Ab 18. Januar haben die Abschlussklassen wieder Präsenzunterricht. Sie können sich dann kostenlos auf Corona testen lassen. Die wichtigsten Fragen und Antworten.

In Sachsen dürfen nur die Abschlussklassen in die Schule kommen, alle anderen werden auf Distanz unterrichtet werden.
In Sachsen dürfen nur die Abschlussklassen in die Schule kommen, alle anderen werden auf Distanz unterrichtet werden. © dpa

Dresden. Trotz Lockdown und hoher Inzidenzzahlen können die Schüler in den Abschlussklassen ab 18. Januar wieder in ihre Schulen zurückkehren. „Wir möchten den Schülerinnen und Schülern einen guten Abschluss ermöglichen und kein Corona-Not-Abitur“, heißt es vom Kultusministerium. „Deswegen sind die Prüfungsvorbereitungen jetzt enorm wichtig und der beste digitale Unterricht kann den direkten Kontakt zwischen dem Lehrer und dem Schüler nicht ersetzen.“ Es handle sich um nur wenige Schüler.

Welche Schüler dürfen wieder in die Schule?

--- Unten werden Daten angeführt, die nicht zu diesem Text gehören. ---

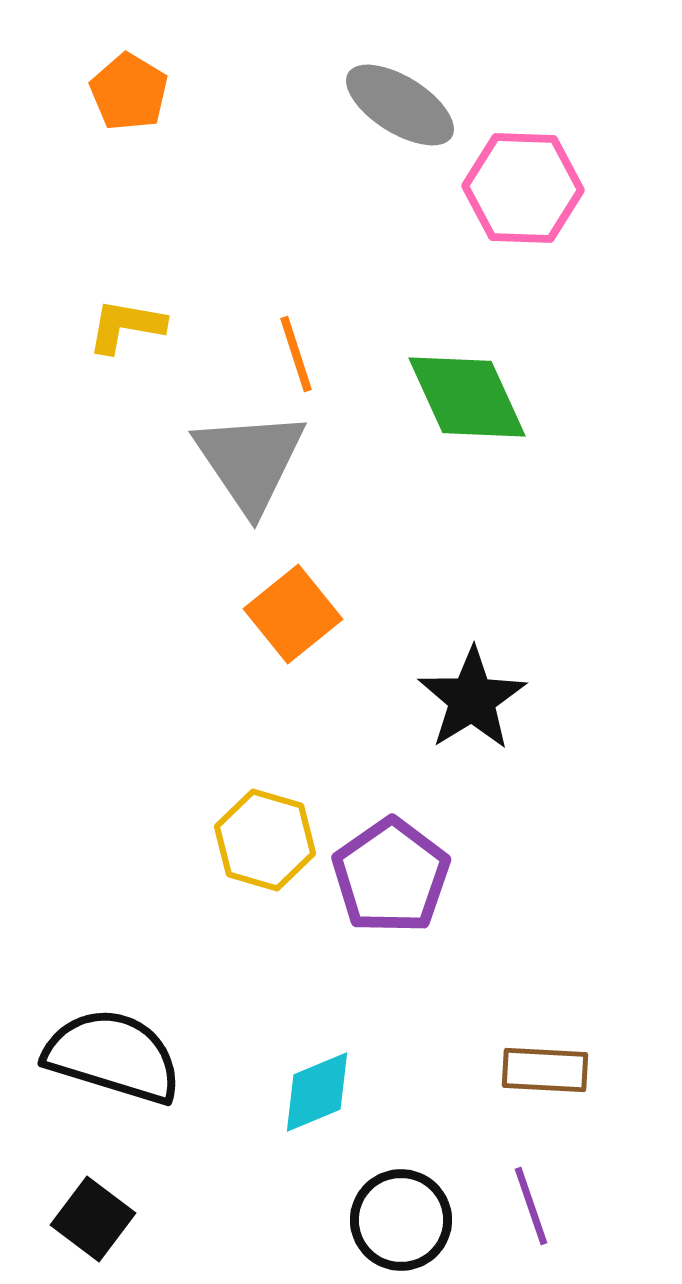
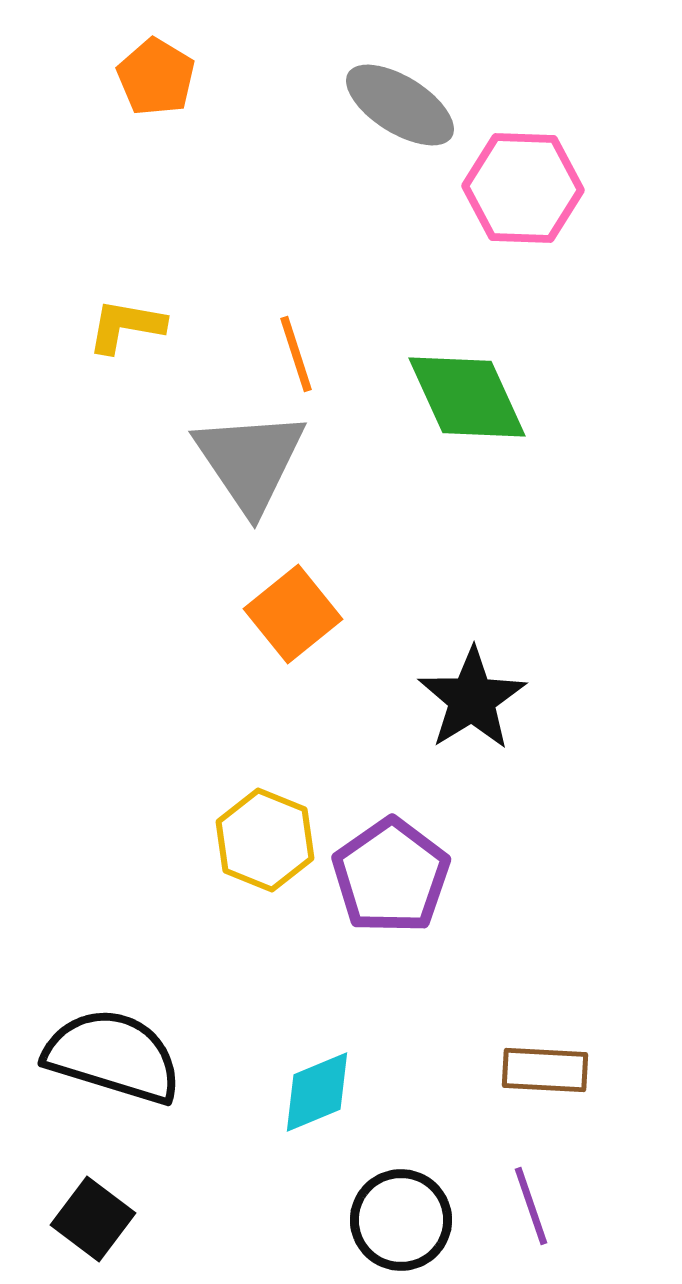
orange pentagon: moved 27 px right, 15 px up
yellow hexagon: rotated 6 degrees clockwise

Nur die Abschlussklassen können ab kommendem Montag wieder in die Schule gehen. Das sind die Klassen an Förderschulen, die nach den Lehrplänen für die Oberschule unterrichtet werden, die 10. Klasse an Oberschulen und der Hauptschulbildungsgang, die Jahrgangsstufen 11 und 12 an Gymnasien, die 12. Klasse der Fachoberschulen und die Jahrgangsstufen 12 und 13 an beruflichen Gymnasien.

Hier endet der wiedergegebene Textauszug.